How to complete this task:
Below are some records. Write out exactly their lines from the one with "Nutzung nach Urheberrecht" through the one with "Болт ресори задньої", and leave the pictures behind.

▬▬▬▬▬▬▬▬▬▬

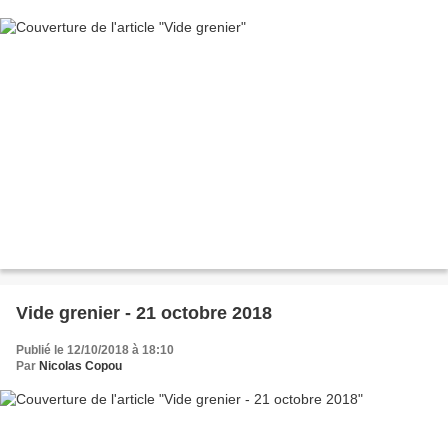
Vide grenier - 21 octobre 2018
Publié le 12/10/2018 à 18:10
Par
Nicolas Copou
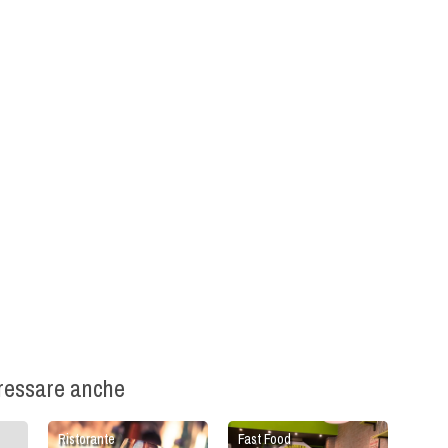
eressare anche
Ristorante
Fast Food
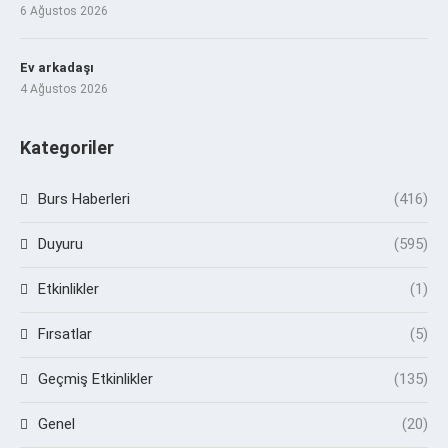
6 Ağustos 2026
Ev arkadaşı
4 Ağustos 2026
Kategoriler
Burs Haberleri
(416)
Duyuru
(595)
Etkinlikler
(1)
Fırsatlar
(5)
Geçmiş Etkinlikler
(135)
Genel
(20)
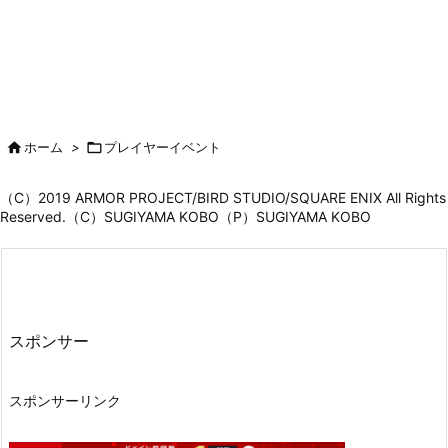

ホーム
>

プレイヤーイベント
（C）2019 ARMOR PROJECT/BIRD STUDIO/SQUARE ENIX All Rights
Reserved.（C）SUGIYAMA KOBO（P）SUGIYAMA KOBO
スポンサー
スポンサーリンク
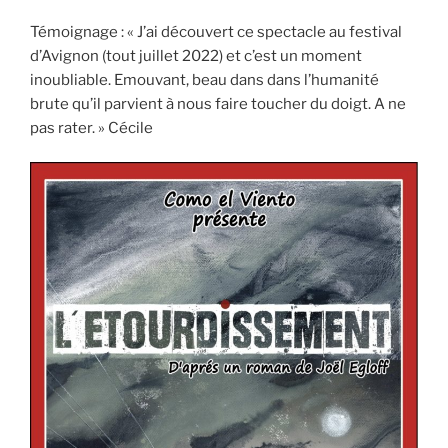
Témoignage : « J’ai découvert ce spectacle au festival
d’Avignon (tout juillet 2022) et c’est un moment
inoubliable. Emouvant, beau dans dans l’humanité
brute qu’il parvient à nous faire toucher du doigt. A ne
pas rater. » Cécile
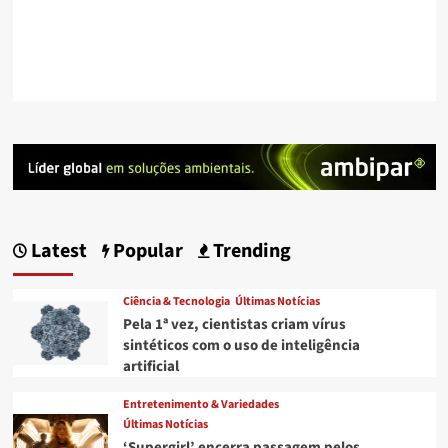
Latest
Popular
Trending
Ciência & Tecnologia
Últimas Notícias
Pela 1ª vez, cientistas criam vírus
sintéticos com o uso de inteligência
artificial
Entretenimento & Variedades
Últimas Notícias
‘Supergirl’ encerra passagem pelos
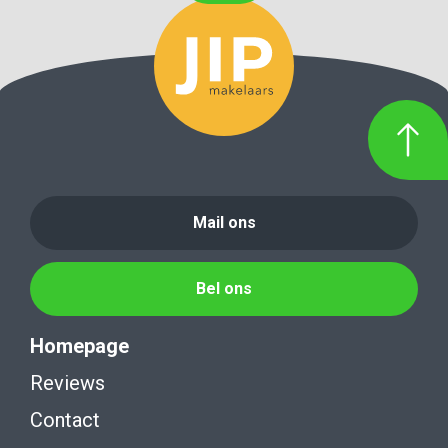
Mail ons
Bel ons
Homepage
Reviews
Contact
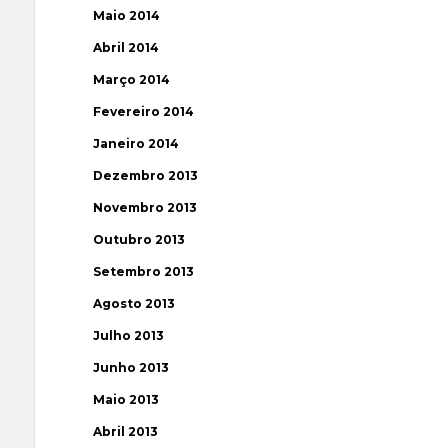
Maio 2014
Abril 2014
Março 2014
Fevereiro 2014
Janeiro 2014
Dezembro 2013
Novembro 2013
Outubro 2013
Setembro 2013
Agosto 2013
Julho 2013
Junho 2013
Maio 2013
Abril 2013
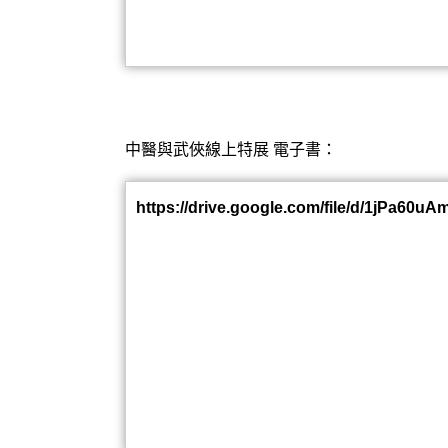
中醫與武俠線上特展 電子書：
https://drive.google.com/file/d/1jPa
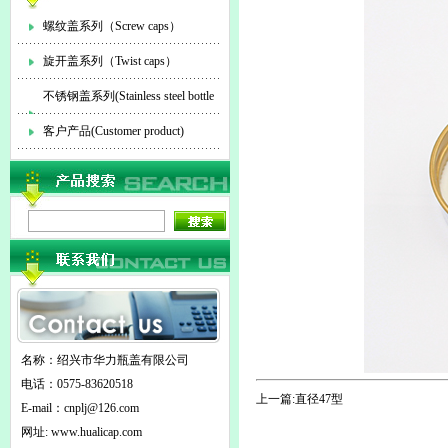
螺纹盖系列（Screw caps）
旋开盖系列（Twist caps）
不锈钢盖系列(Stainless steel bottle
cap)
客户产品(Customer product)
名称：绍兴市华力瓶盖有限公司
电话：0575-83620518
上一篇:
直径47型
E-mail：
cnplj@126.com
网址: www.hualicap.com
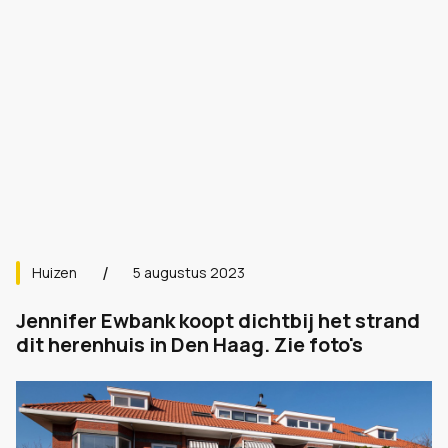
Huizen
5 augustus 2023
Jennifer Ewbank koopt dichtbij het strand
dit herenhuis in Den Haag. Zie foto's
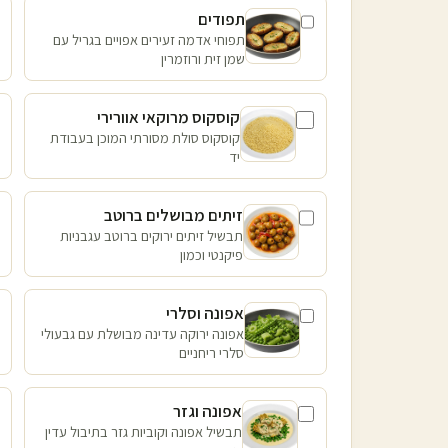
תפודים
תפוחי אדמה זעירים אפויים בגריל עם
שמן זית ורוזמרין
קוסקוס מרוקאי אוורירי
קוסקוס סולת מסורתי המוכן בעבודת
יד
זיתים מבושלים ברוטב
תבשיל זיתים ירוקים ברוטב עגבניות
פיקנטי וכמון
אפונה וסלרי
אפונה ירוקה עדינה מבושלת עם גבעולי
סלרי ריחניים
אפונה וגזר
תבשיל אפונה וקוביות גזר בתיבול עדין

▬▬▬▬▬▬▬▬▬▬

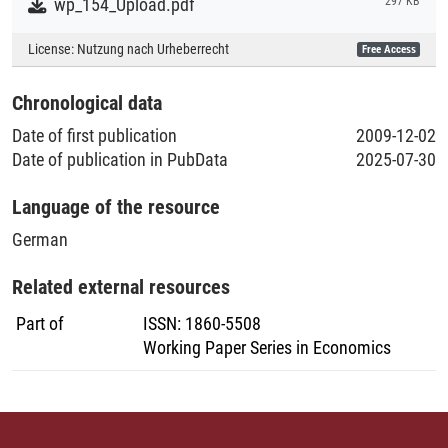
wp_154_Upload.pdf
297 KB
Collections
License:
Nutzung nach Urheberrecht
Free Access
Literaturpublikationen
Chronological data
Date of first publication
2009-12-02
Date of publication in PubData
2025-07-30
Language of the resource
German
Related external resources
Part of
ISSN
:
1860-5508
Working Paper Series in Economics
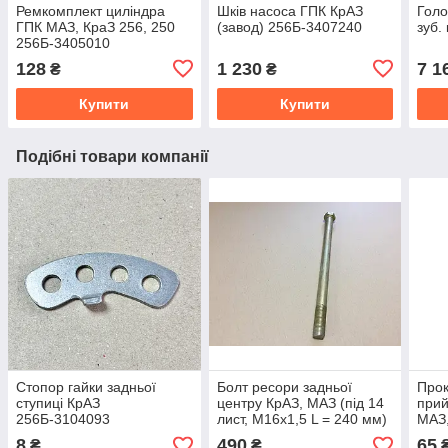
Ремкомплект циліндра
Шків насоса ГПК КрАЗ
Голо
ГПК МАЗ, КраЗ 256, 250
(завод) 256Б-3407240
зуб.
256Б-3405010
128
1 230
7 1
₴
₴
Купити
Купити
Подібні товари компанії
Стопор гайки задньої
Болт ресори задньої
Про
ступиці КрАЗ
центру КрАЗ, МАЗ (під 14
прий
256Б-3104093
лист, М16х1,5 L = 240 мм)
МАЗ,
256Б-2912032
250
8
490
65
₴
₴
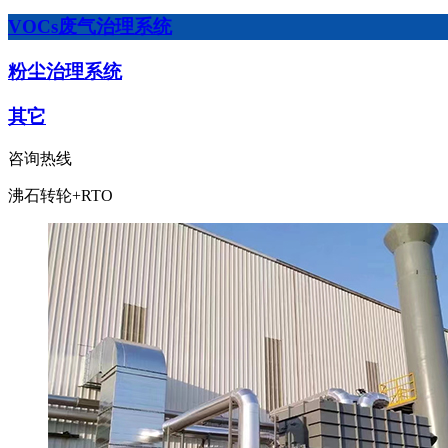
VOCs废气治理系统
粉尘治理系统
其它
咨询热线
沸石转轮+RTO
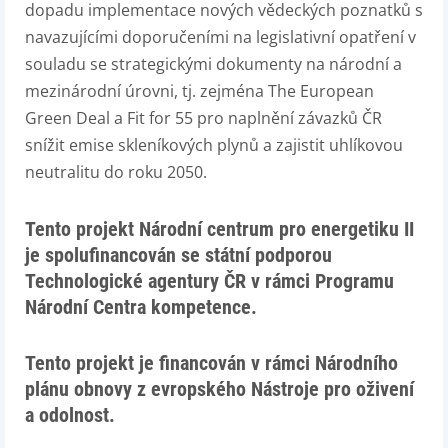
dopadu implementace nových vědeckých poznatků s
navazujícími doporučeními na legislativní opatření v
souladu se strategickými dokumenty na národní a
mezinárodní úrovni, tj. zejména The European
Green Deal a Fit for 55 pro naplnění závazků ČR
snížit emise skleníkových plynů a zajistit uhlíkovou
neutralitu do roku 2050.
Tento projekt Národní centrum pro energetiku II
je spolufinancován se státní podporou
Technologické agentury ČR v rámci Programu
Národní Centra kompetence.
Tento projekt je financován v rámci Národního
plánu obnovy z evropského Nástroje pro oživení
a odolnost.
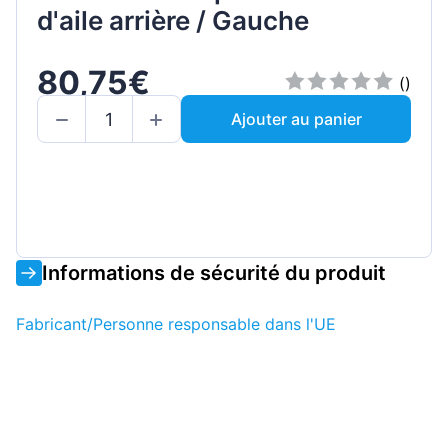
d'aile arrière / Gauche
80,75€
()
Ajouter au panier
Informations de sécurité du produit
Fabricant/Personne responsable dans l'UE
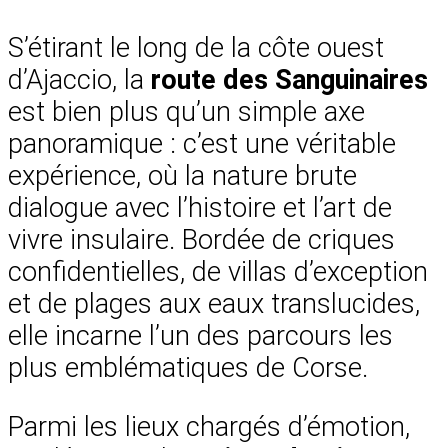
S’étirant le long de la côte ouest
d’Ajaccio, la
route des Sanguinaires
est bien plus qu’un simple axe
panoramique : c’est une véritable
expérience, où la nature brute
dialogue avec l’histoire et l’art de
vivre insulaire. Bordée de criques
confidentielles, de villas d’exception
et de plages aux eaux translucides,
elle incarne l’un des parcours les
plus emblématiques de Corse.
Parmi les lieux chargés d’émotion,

▬▬▬▬▬▬▬▬▬▬

Expected output:
Nutzung nach Urheberrecht
Free Access
Literaturpublikationen
Chronological data
Date of first publication
2009-12-02
Date of publication in PubData
2025-07-30
Language of the resource
German
Related external resources
Part of
ISSN
:
1860-5508
Working Paper Series in Economics
Ремкомплект циліндра
Шків насоса ГПК КрАЗ
Голо
ГПК МАЗ, КраЗ 256, 250
(завод) 256Б-3407240
зуб.
256Б-3405010
128
1 230
7 1
₴
₴
Купити
Купити
Подібні товари компанії
Стопор гайки задньої
Болт ресори задньої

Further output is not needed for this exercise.